If the shape is rectangle, write rectangle height and rectangle width. If the shape is annular plate, write inner radius and outer radius.
If pendulum axis is in distance d from the center, write distance d.
The function returns angles list, angle derivatives list, t of equal math pendulum, angle velocity of equal math pendulum and l of equal math pendulum.

nD_pendulum: this function receives shape - hypercube, hypersphere or symplex (nD cube, nD sphere or nD triangle), dimensions number, length of edge (if shape is hypercube or symplex)
or radius if shape is hypersphere, array of planes of rotation, array of start angles in this planes, array of start phases, mass density on meter^dimensions_number of the shape
and the particles number - number of particles into which the shape is divided for integration.
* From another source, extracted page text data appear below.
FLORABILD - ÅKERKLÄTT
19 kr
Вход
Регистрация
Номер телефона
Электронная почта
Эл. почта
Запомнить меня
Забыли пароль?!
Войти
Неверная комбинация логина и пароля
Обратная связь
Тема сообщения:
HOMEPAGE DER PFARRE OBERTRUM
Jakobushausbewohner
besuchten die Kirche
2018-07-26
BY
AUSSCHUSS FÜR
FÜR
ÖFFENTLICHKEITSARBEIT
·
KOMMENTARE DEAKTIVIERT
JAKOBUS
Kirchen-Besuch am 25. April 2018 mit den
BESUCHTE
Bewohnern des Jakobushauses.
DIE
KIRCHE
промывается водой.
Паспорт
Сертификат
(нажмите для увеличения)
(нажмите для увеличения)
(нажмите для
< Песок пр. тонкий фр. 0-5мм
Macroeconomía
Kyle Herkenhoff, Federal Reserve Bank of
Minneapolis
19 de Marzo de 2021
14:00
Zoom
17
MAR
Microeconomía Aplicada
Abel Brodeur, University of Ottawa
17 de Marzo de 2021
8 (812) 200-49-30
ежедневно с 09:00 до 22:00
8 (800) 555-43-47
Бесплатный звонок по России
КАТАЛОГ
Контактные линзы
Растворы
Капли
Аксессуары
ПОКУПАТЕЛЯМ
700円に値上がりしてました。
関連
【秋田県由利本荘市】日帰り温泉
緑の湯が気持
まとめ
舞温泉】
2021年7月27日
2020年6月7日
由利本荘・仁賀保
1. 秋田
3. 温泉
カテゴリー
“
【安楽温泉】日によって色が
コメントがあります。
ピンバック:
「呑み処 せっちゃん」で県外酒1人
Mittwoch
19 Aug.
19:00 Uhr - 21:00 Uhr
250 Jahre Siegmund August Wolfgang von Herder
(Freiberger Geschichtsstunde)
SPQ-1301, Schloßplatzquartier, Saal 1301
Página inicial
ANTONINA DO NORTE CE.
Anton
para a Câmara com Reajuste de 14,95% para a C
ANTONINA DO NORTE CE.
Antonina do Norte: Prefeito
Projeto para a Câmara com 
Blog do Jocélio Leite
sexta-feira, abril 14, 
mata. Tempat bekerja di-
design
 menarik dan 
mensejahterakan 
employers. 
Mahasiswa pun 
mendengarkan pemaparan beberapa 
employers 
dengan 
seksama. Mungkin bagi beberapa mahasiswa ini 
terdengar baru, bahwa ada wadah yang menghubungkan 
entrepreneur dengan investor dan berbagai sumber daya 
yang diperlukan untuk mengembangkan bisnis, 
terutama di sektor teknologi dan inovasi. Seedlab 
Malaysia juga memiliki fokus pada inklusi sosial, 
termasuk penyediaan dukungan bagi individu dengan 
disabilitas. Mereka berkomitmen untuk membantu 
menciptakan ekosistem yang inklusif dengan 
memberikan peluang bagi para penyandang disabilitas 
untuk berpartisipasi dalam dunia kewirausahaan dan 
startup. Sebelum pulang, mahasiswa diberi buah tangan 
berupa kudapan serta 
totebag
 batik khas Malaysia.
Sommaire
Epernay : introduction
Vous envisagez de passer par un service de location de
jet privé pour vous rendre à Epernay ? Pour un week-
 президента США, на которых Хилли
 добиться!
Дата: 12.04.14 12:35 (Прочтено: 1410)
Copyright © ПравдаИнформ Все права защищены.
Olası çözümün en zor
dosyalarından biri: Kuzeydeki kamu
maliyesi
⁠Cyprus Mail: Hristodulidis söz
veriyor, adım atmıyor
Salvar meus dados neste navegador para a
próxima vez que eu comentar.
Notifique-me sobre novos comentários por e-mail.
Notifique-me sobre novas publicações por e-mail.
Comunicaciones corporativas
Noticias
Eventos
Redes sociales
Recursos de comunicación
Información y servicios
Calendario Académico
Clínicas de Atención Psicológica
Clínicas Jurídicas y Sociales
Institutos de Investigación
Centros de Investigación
The function returns list of periods, list of angle velocity,
list of inertia moments, mean period, mean angle velocity, mean moment of inertia, list of pendulum angles and list of rotation matrixes of the pendulum in different hyperplanes.

plot_pendulum: receives str of using the pendulum function and plots phase trajectory of pendulum for small angles and phase trajectory of pendulum for small angles with equal axes.

plot_nd_pendulum: receives str of using the nD_pendulum function, calculates pendulum angle derivatives in different hyperplanes with the function np.gradient and plots
phase trajectories of pendulum in different hyperplanes.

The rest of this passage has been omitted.